今、なぜ若者は営業に「熱狂」するのか? その実態に迫る!
■毎年秋になると盛り上がる「#営業祭り」
今、営業が熱い。
高度成長期、お客様の多様なニーズに素早く応えるために登場した営業職。企業を支える重要な役割として認知され、文系の学生7割が就くとまで言われる人気職種となった。
しかし「営業=キツイ、大変」というイメージも定着し、昨今のかんぽ生命の「不適切営業」、携帯ショップの「不適切販売」などのスキャンダルもあって近年は逆風が吹いている。
そんな中、日本の「営業のステータスを向上したい」という取組みがひそかに注目を集めている。
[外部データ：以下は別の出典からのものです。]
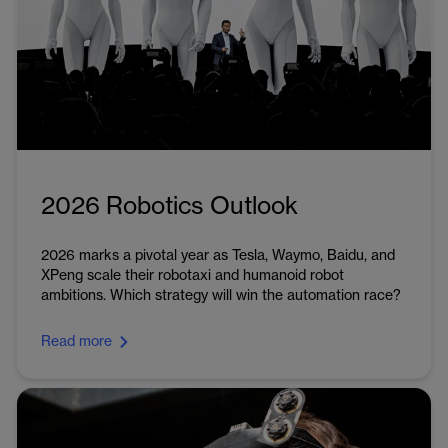
2026 Robotics Outlook
2026 marks a pivotal year as Tesla, Waymo, Baidu, and
XPeng scale their robotaxi and humanoid robot
ambitions. Which strategy will win the automation race?
Read more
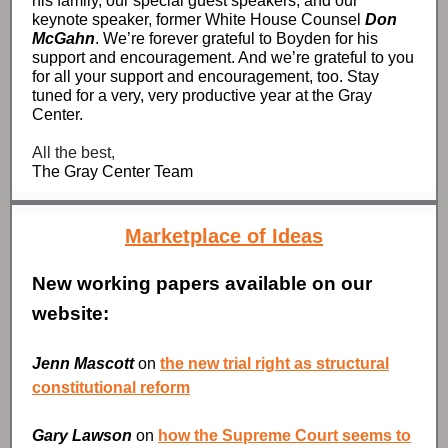
his family, our special guest speakers, and our
keynote speaker, former White House Counsel
Don
McGahn
. We’re forever grateful to Boyden for his
support and encouragement. And we’re grateful to you
for all your support and encouragement, too. Stay
tuned for a very, very productive year at the Gray
Center.
All the best,
The Gray Center Team
Marketplace of Ideas
New working papers available on our
website:
Jenn Mascott
on
the new trial right as structural
constitutional reform
Gary Lawson
on
how the Supreme Court seems to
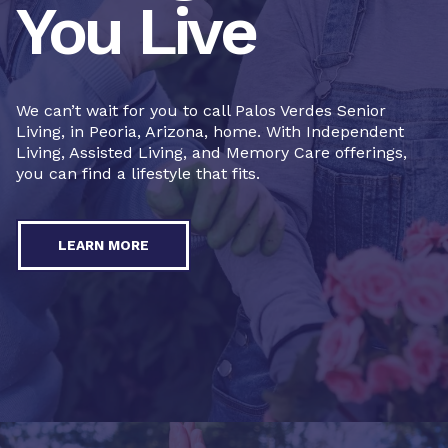
You Live
We can’t wait for you to call Palos Verdes Senior
Living, in Peoria, Arizona, home. With Independent
Living, Assisted Living, and Memory Care offerings,
you can find a lifestyle that fits.
LEARN MORE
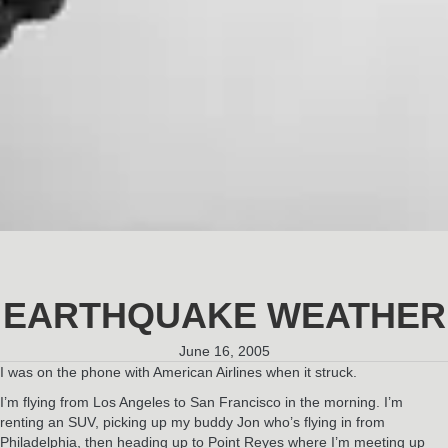
EARTHQUAKE WEATHER
June 16, 2005
I was on the phone with American Airlines when it struck.
I’m flying from Los Angeles to San Francisco in the morning. I’m
renting an SUV, picking up my buddy Jon who’s flying in from
Philadelphia, then heading up to Point Reyes where I’m meeting up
その中心にいるのが、日本一の営業を決める大会「S1グランプリ」の代表、古瀬貴大さんだ。
毎年秋に開催される「S1グランプリ」も今回で6回目。11月19日(土)、東京六本木の会場に6人のファイナリストを集め、今年も熱い決勝戦が行われる。
この大会を一目見ようと申し込んだ全国の経営者、営業パーソンたちは実に2000名を超えているそうで、その規模は拡大の一途である。
なぜ「キツイ、大変」というイメージが染みついた営業に若者たちは熱狂するのか?
■特徴① 高いマーケティング思考
私は2つの特徴があると、考えている。
それが「マーケティング思考」と「共創意識」だ。
私が常日ごろから接している営業部長、営業課長は、まさに「ザ・昭和の営業」を今も体現している。
どちらかというと、マーケティング思考は薄い。
会社のブランド力でお客様から「引き合い」があり、その引き合いに対応する営業スタイルがメインだ。
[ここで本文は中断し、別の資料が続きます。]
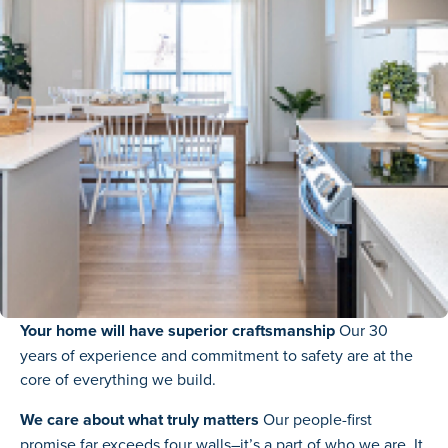
Your home will have superior craftsmanship
Our 30
years of experience and commitment to safety are at the
core of everything we build.
We care about what truly matters
Our people-first
promise far exceeds four walls–it’s a part of who we are. It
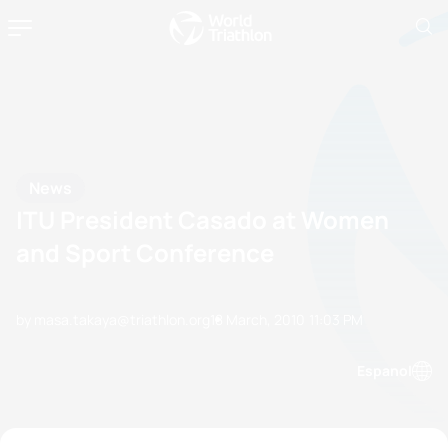
News
ITU President Casado at Women
and Sport Conference
by masa.takaya@triathlon.org
18 March, 2010
11:03 PM
Espanol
だから提案力やクロージング力に重きを置く。話力や人間力も重視する。
いっぽう若い営業パーソンは「引き合い」を待つのではなく、自分からお客様を探すところから始める。
なぜそんなことができるのか?
SNSを使った情報発信を、常日ごろから行っているからである。
会社のブランドも利用するが、主に自分自身のブランド認知を高めることに主眼を置いて日々発信している。
先述した古瀬さんの呼びかけにより11月17日からスタートした企画「#営業祭り」は、ツイッターで多くの営業インフルエンサーを動かす。
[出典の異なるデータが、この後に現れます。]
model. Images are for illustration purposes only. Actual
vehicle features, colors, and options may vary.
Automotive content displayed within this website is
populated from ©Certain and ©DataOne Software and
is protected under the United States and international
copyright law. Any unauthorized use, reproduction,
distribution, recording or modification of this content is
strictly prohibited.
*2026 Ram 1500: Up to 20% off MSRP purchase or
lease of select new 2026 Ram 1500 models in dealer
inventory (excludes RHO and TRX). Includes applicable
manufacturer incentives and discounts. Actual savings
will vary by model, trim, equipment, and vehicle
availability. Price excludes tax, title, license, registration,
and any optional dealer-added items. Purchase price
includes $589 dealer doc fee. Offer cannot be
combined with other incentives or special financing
ハッシュタグ「#営業祭り」をつけてツイートするだけでよく、誰でも参加できることがウリだ。
自分のブランド認知を高めたい営業は、会社や業界の垣根も超えて参加し、一大ムーブメントを起こす。
このように、マーケティング思考の高い若い営業パーソンたちは、会社に依存することなく、自らの発信力で見込み客の発掘まで行っている。
■特徴② 強い共創意識
もう一つの特徴は「共創意識」だ。
昔は「競争意識」が重要だった。ライバルに負けたくないと思う営業ほど成績がよく、たとえ同じ組織にいても手の内を見せない営業も多かった。
それが今はどうだ。
組織内どころか、自分が編み出したテクニックや、日ごろから営業活動において心掛けていることを広く多くの人に知ってもらおうと日々発信しているのである。
営業のデジタルシフトが進んだおかげで、情報を共有する文化・習慣が定着したからだろう。
これはデジタルネイティブの若い世代には顕著に見られる傾向だ。
■営業が元気でなければ生き残れない
コロナ禍になり、多くの営業がお客様への直接的な接触を制限させられるようになった。
だから「引き合い対応」を待つ従来の営業スタイルは、大きな打撃を受けている。
いっぽう、マーケティング思考の高い若い営業たちは、自分たちで見込み客を発掘し、育て、関係維持を試みている。
だから「昭和の時代」で必要だった、お願い営業などはまったく必要がない。
日ごろの情報発信で、すでにお客様との関係ができ、説得やクロージングなどしなくても仕事の依頼が来るからだ。
私は現在53歳。「ザ・昭和」のど真ん中にいた世代だ。
「昔はよかった」と顧みることも多いが、それでは時代に取り残される。苦しいがアンラーニング(学習棄却)して、新しい潮流を受け入れていきたい。
そのために、私も日本の「営業のステータス」を上げるための取組みを応援する。営業が元気でなければ、企業は強くならないからだ。
※ご紹介したツイートはすべてご本人の承諾を得て引用しています。